*WORK TO COMPLETE*.
Pick every line out of the entries below that has the string "Exit", and copy it.

*DATA UNDER STUDY*.
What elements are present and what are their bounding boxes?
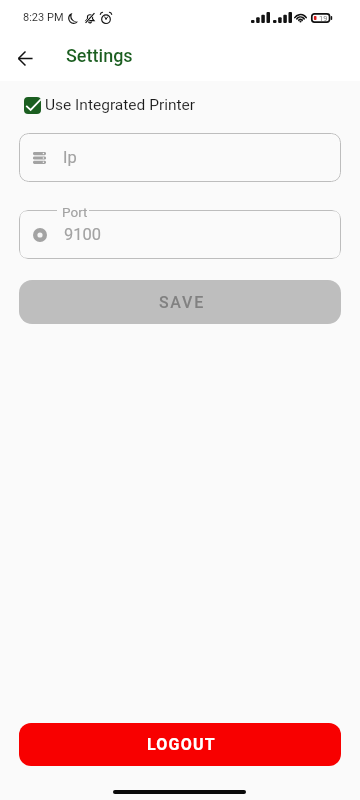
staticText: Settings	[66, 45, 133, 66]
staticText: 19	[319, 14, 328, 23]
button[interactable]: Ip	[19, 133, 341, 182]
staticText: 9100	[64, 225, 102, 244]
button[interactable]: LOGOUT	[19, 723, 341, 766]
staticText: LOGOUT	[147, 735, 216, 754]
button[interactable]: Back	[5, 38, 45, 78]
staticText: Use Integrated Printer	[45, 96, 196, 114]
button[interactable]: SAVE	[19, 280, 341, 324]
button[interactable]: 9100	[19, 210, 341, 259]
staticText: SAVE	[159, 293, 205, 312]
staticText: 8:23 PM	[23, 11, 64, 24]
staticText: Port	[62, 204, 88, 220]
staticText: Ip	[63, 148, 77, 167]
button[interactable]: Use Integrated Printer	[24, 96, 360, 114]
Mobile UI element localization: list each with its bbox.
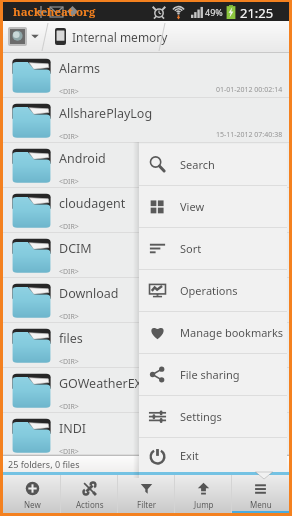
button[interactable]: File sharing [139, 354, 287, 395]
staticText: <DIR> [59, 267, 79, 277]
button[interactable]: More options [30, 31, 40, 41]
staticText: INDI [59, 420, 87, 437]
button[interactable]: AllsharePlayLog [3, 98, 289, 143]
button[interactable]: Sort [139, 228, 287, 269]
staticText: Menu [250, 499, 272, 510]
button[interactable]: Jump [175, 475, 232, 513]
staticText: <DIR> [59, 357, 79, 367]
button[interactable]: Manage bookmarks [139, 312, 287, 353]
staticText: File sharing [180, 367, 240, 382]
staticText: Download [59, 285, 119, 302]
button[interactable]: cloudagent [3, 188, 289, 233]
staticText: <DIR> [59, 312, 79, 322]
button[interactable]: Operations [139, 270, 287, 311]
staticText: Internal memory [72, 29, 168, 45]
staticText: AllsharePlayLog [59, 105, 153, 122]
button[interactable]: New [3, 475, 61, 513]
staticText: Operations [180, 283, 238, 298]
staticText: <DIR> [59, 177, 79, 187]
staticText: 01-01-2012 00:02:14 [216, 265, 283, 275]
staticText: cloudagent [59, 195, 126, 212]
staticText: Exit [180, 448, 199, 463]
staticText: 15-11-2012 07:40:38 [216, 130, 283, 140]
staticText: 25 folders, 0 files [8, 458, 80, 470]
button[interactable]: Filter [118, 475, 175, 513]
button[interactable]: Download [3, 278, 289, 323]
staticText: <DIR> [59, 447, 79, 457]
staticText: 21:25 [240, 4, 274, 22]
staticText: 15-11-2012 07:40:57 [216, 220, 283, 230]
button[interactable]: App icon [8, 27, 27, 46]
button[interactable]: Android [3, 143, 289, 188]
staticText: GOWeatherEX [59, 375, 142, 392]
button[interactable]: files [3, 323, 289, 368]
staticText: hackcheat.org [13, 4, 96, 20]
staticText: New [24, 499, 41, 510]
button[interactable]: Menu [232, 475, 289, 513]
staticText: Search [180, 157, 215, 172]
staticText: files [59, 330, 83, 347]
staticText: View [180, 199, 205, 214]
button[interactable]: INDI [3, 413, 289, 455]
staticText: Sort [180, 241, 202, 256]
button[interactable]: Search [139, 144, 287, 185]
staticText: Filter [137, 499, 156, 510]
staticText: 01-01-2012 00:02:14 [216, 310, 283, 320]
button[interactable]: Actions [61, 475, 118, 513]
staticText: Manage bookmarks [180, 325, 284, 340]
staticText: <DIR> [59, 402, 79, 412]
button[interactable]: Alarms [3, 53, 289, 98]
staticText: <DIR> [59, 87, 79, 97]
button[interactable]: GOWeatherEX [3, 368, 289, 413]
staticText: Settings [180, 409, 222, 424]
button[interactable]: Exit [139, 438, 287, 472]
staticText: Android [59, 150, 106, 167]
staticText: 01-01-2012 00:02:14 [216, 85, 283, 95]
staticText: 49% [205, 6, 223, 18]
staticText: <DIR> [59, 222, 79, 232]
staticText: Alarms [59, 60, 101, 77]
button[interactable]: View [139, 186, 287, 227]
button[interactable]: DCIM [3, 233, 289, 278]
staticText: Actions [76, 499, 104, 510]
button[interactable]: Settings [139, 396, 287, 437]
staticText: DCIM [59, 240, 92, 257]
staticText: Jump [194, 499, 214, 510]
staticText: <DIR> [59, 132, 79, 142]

*COMPLETED EXERCISE*.
staticText: Exit [180, 448, 199, 463]
button[interactable]: Exit [139, 438, 287, 472]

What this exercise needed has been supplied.